Should I test my algorithm using a standard dataset that I believe is flawed?

You leave a lot unsaid here, such as how expensive (time, money) it is to run the algorithm on any given dataset and how much effort to create a new one.

Three pieces of advice, though. If it is more or less standard to use the published data, then using that should give you some basis for evaluating your algorithm compared to others. With a new dataset you lose that opportunity.

A new dataset also leaves you open to a charge that the "great" results you got were just an artifact of the dataset you created on your own. You should probably avoid that. At least as the first iteration.

There is no reason that you couldn't use the existing dataset, gather your results, but also, in the same paper, discuss the shortcomings of that dataset. This also gives you an opening to future work and you might even get some advice on how to avoid the second point above.

Ok. Four pieces of advice. If you are new at this (and not a doctoral candidate writing a dissertation) you don't need to push the boundaries too far to make a contribution. You can use the simplest case to set up your case 4. for the future. But if you buck current practice very much you need to justify it.


On the other hand, if you are a doctoral candidate, the significance of your work is normally considered more important than the time you need to put into it and the expectation is that it is novel. But you still need to avoid the charge of tailoring the data to fit the desired results.


In general, I would recommend this option, the third one:

  1. Publish my algorithm using a more robust benchmark that I create on my own, in addition to the flawed benchmark. Many papers test their algorithms on additional custom datasets (though usually simulations) so this is not unusual. However, this would imply I consider the flawed benchmark valid and that would still be the results most people look at.

As also already suggested by the other answers, you can explain in the paper what flaws you have perceived in the dataset, but still test on it anyway. That way, you do not necessarily imply that you consider the flawed benchmark valid, but also avoid "accusations" that you only made up your own dataset in order to find something your algorithm performs well on.

Additionally, it may be interesting to note that pointing out flaws in existing benchmarks with widespread use can be a very useful contribution in and of itself, maybe even the focus of an entire paper, provided that you do it well and thoroughly. See some examples (also from the field of AI):

  • Revisiting the Arcade Learning Environment: Evaluation Protocols and Open Problems for General Agents: this paper points out some flaws in how a lot of existing research has flawed evaluations in the "Arcade Learning Environment" (this is in Reinforcement Learning). Importantly, it also proposes solutions.
  • Deep Reinforcement Learning that Matters: another paper which points out flaws in evaluation methodology, again in (deep) Reinforcement Learning, this one is a bit more general than just about the "Arcade Learning Environment".
  • A Detailed Analysis of the KDD Cup 99 Data Set: a much older example, and perhaps more similar to your case in that it points out flaws in a particular dataset commonly used for evaluations, rather than flaws in evaluation methodology.

So, you basically say that standard data batch has a flaw / does not take something into account. And you already have some kind of an implementation you would like to test. It does not work well with standard data because of the flaw.
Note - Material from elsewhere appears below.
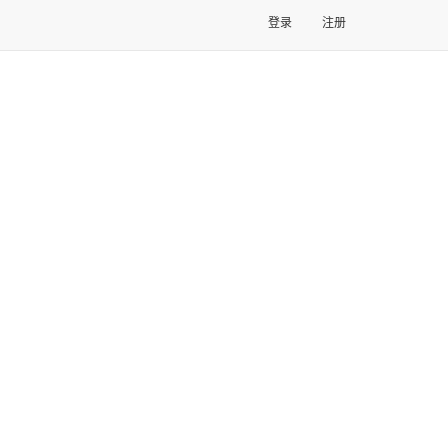
登录
注册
It would be possible for you to create a further data set where your code shines.


I would do the following in the paper:

  • Highlight the initial broad problem you are trying to solve. (Things like real-time rendering, image registration, 3SAT, etc.) It would be best if you could already there indicate what does the standard data set not regard, but what is an inherent part of the problem. (Like, "the absorbed light is not immediately reflected back at the same spot", "the objects are deformed in-between", n=2.)
  • Present your solution, implementation details, and special efforts to take care of the said issue.
  • Test your implementation on the community-acknowledged standard data set (with a notice that it does not fully represent the said issue). Additionally, build and present a better data set that takes in the account the above issue. Ensure the data set is publicly available. You might want to use Zenodo or other public repositories in order to not relay on your university website.
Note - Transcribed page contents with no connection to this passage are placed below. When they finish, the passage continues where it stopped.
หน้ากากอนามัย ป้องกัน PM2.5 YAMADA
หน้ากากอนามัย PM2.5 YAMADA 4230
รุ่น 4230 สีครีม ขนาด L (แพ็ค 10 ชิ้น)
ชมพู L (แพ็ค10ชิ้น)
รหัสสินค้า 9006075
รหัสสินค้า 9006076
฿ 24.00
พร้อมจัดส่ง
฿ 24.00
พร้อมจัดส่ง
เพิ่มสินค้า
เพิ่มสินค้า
    Absolutely, do test your method on the new data set. This is the actual selling point: "There was a flaw in old data set / way of thinking. Here is a new data set that does not have it. Here is a method that works well with it."

    The best way of comparison is to put an existing method (or methods) on par with your new method using both old and new data sets.

Actually, come up with the new data set and test your approach on it first. If it does not work, you do not need to write the paper.